RESULT: Units sustain significant casualties from chemical attacks.


1. Conduct individual training to standard using the tasks outlined in STP 21-1, SCMT, using a collective or STX format (see TC 3-8, Chemical Training for guidance).

2. Generate battle drills for the TOC and leader's actions that coincide with ARTEP 7-8/7-10 MTP, and make them part of the TACSOP.

3. Integrate NBC battle drills into TOCEXs, STAFFEXs, TEWTs, and other training vehicles.

4. Leaders must supervise and become effective in the units response to a chemical attack, and not just wait for it to go away, or be told what to do.

* Chemical casualty management:

  1. Too many units have no procedures developed specific to handing chemical casualties.

  2. Bn/TFs are not adequately trained, organized or equipped to perform patient chemical decontamination.

  3. Company/Teams routinely fail to segregate and decontaminate chemical casualties.

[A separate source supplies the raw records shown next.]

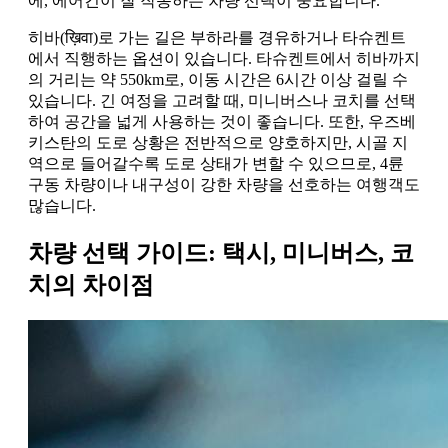
에, 에어컨이 잘 작동하는 차량 선택이 중요합니다.
히바(ख़िवा)로 가는 길은 부하라를 경유하거나 타슈켄트
에서 직행하는 옵션이 있습니다. 타슈켄트에서 히바까지
의 거리는 약 550km로, 이동 시간은 6시간 이상 걸릴 수
있습니다. 긴 여정을 고려할 때, 미니버스나 코치를 선택
하여 공간을 넓게 사용하는 것이 좋습니다. 또한, 우즈베
키스탄의 도로 상황은 전반적으로 양호하지만, 시골 지
역으로 들어갈수록 도로 상태가 변할 수 있으므로, 4륜
구동 차량이나 내구성이 강한 차량을 선호하는 여행객도
많습니다.
차량 선택 가이드: 택시, 미니버스, 코
치의 차이점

  4. BSA located medical companies are not equipped to handle mass chemical casualties.

  5. Bn/TFs fail to use the existing CASEVAC system for chemical casualties; they rely on brigade to develop a separate chemical casualty evacuation plan, which often does not happen.

  6. Brigade and battalion level chemical staff members do not sufficiently coordinate with their medical counterparts about casualty estimates, logistical considerations based on casualty estimates, evacuation capabilities, treatment facilities, or other management concerns.

RESULT: Unacceptable soldier deaths caused by evacuation delays.

Technique: Use non-standard evacuation methods and ambulance exchange points to transport uncontaminated casualties to the medical support units.

Procedure: develop specific procedures to handle chemical casualties; these procedures will be different than the procedures for normal battle or non-battle casualties.

* Positioning of crew served weapons: Artillery batteries and platoons

  1. Batteries and platoon routinely do a poor job of positioning crew served weapons.

  2. Position restricts movement and operation

  3. Too often the crew served positions lack interlocking fires.

  4. Units fail to clear fields of fire.

  5. Units select positions with little or no consideration about dead space, enemy avenues of approach, difficulty in clearing fields of fire, hill masses that block fields of fire, etc.

  6. Too many soldiers do not understand how to fill out a range card.

  7. Too many soldiers do not know how the T&E mechanism functions.

  8. NCOs do not proactively supervise and train their soldiers on crew served weapons proficiency.

RESULT: Batteries and platoons are often destroyed by a dismounted attack conducted by as few as three to five enemy soldiers.


1. Doctrinal references: FM 6-50 chap. 3, and STP 6-13B14-SM-TG pg. 3-6.

2. Ensure all soldiers and leaders are trained on crew served weapons emplacement, range card construction, clearing fields of fire and, most importantly, on positioning crew served weapons to maximize effectiveness given the constraints of the terrain.

3. Consider identifying crew served weapons positions prior to the howitzer positions. This technique can greatly facilitate battery defense without affecting the battery's subsequent occupation.

4. Crew served weapon positions should be inspected/checked by a senior leader (BC or 1SG) to ensure the weapon is being used effectively. This check should be conducted by actually getting behind the weapon and ensuring it is set up correctly.